Attempted coup in Guinea-Bissau thwarted
Security forces in Guinea-Bissau have thwarted a coup after gunmen attempted to overthrow the west African country’s government, President Umaro Sissoco Embaló said in a video address.
Heavy gunfire had erupted on Tuesday in the capital Bissau near the Government Palace, where Embaló was presiding over a cabinet meeting, according to news agencies. The attempt follows a surge in coups across the region: soldiers in Mali, Guinea, Chad and — last week — Burkina Faso have seized power amid rising insecurity and economic malaise.
Embaló said “many” security personnel had died but did not specify how many, in what he called a “failed attack against democracy”.
“The ‘coup’ virus is now airborne across the subregion,” W. Gyude Moore, former Liberian public works minister and senior policy fellow at the Washington-based Centre for Global Development, wrote on Twitter. Unconfirmed videos on social media showed heavy fire in Bissau on Tuesday afternoon.
The Economic Community of West African States earlier on Tuesday condemned what it referred to as an “attempted coup”. In a statement, the 15-member regional bloc said: “Ecowas asks the military to return to their barracks and maintain a republican posture.”
The group issued a nearly identical statement last Sunday, when gunfire erupted in Burkina Faso’s capital, Ouagadougou. The next day, soldiers announced on state television that they had overthrown President Roch Kaboré, suspended the constitution and dissolved the government; coup leader Lt Col Paul-Henri Sandaogo Damiba was this week named interim president and head of the armed forces.
A spokesman for António Guterres, the UN secretary-general, stated that he was “deeply concerned with the news of heavy fighting in Bissau. He asks for an immediate end to the fighting and for full respect of the country’s democratic institutions.”
The move by Burkina’s junta followed a pattern set by Mali’s Colonel Assimi Goïta, who led the overthrow of the democratically elected government in August 2020 and fully seized power in May 2021, naming himself interim president.
Ecowas has repeatedly condemned the coups among its members, suspending and taking sanctions against those countries where governments have fallen.

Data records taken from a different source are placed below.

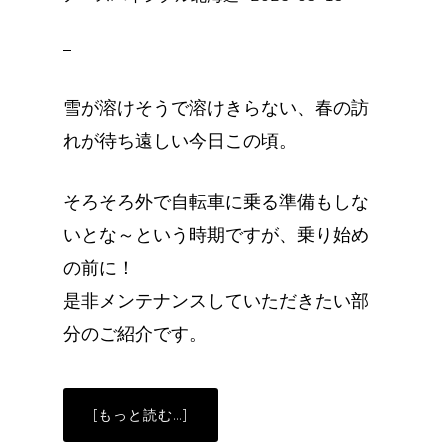
め
や
す
く
な
り
ま
雪が溶けそうで溶けきらない、春の訪
す！
【値
下
れが待ち遠しい今日この頃。
げ！】
そろそろ外で自転車に乗る準備もしな
いとな～という時期ですが、乗り始め
の前に！
是非メンテナンスしていただきたい部
分のご紹介です。
ABOUT
[もっと読む…]
ハ
ブ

But Moore said the bloc was “overwhelmed”.
“It doesn’t have the bandwidth to handle so many crises, in the midst of a pandemic, while every member faces huge domestic issues,” he said.
The juntas now leading Guinea, Burkina Faso and Mali all enjoy strong public support from citizens fed up with corrupt leadership, lack of development and the widespread insecurity that democratic elections have brought them.
“Public distrust in civil governments is clearly on the rise, as shown by the popular support for unconstitutional change of power,” said Eric Humphery-Smith, Africa analyst at Verisk Maplecroft. “This is a major reality check for the region’s rapidly declining list of democratic leaders.”
Guinea-Bissau, a former Portuguese colony that has at times been referred to as Africa’s first narco state because of the control drug traffickers have exerted over it, has suffered nine attempted or successful coups since independence in 1974.